__To do__. Print each entry as it appears. Images stay out of the copy.

__Input material__.
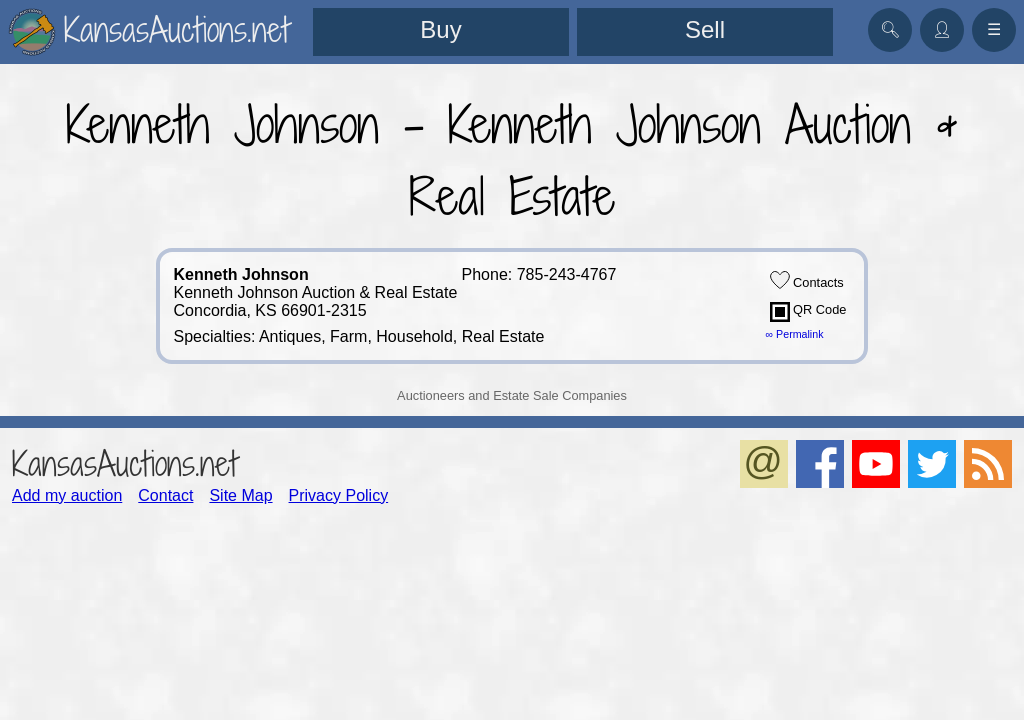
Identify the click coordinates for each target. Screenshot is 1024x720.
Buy (440, 29)
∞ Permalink (795, 334)
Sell (705, 29)
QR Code (808, 312)
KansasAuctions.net (124, 463)
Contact (165, 495)
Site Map (240, 495)
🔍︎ (890, 29)
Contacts (807, 280)
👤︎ (942, 29)
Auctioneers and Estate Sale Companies (512, 395)
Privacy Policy (339, 495)
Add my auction (67, 495)
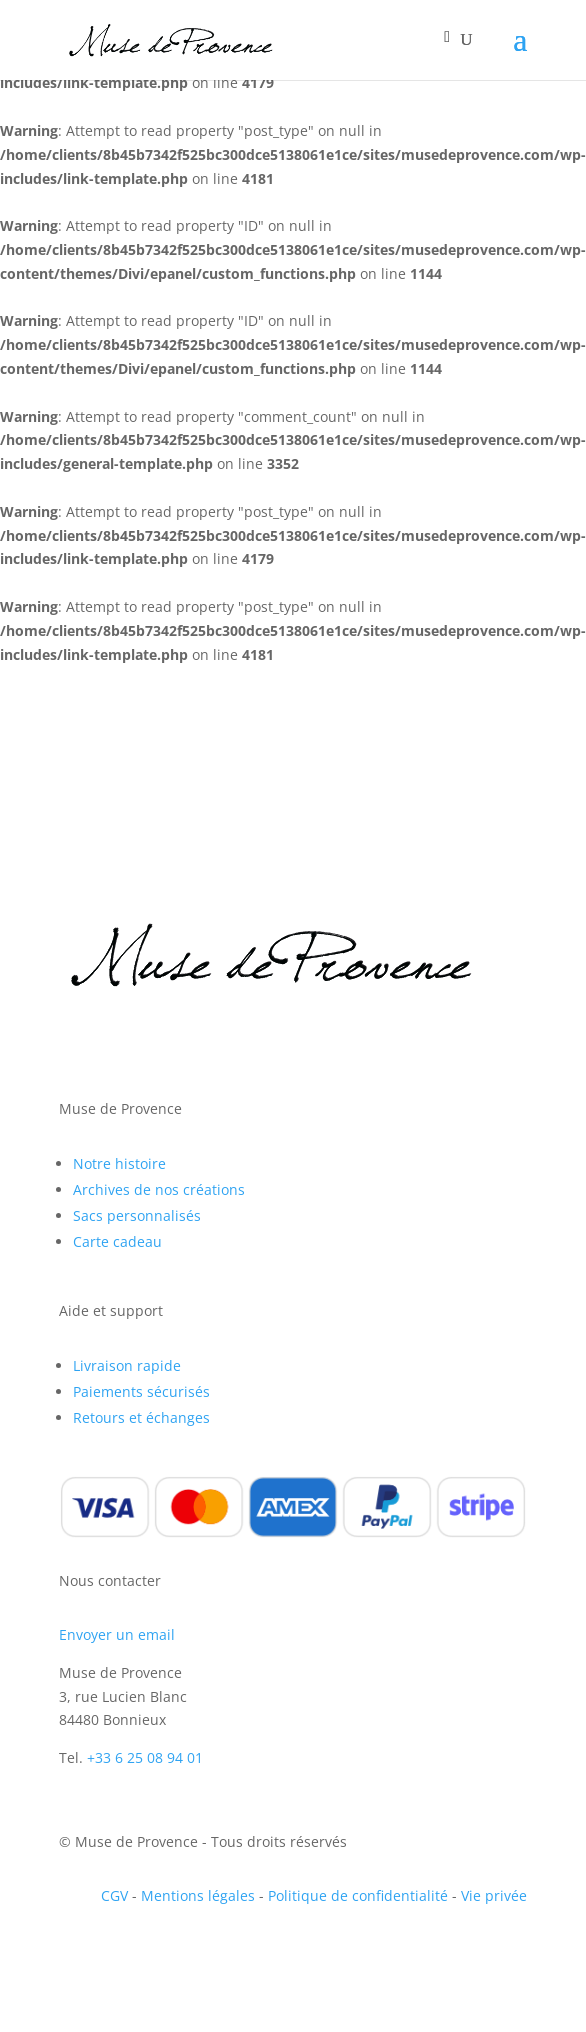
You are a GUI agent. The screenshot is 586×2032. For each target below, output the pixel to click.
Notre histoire (119, 1163)
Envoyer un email (117, 1634)
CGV (114, 1895)
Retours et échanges (141, 1417)
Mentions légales (198, 1895)
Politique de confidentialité (358, 1895)
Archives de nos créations (159, 1189)
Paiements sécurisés (141, 1391)
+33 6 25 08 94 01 (145, 1757)
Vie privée (494, 1895)
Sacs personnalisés (137, 1215)
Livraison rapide (127, 1365)
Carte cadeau (117, 1241)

__Answer to this exercise__.
Identify the click coordinates for each target. Screenshot is 1024x720.
Buy (440, 29)
∞ Permalink (795, 334)
Sell (705, 29)
QR Code (808, 312)
KansasAuctions.net (124, 463)
Contact (165, 495)
Site Map (240, 495)
🔍︎ (890, 29)
Contacts (807, 280)
👤︎ (942, 29)
Auctioneers and Estate Sale Companies (512, 395)
Privacy Policy (339, 495)
Add my auction (67, 495)
You are a GUI agent. The screenshot is 586×2032. For each target below, output the pixel to click.
Notre histoire (119, 1163)
Envoyer un email (117, 1634)
CGV (114, 1895)
Retours et échanges (141, 1417)
Mentions légales (198, 1895)
Politique de confidentialité (358, 1895)
Archives de nos créations (159, 1189)
Paiements sécurisés (141, 1391)
+33 6 25 08 94 01 (145, 1757)
Vie privée (494, 1895)
Sacs personnalisés (137, 1215)
Livraison rapide (127, 1365)
Carte cadeau (117, 1241)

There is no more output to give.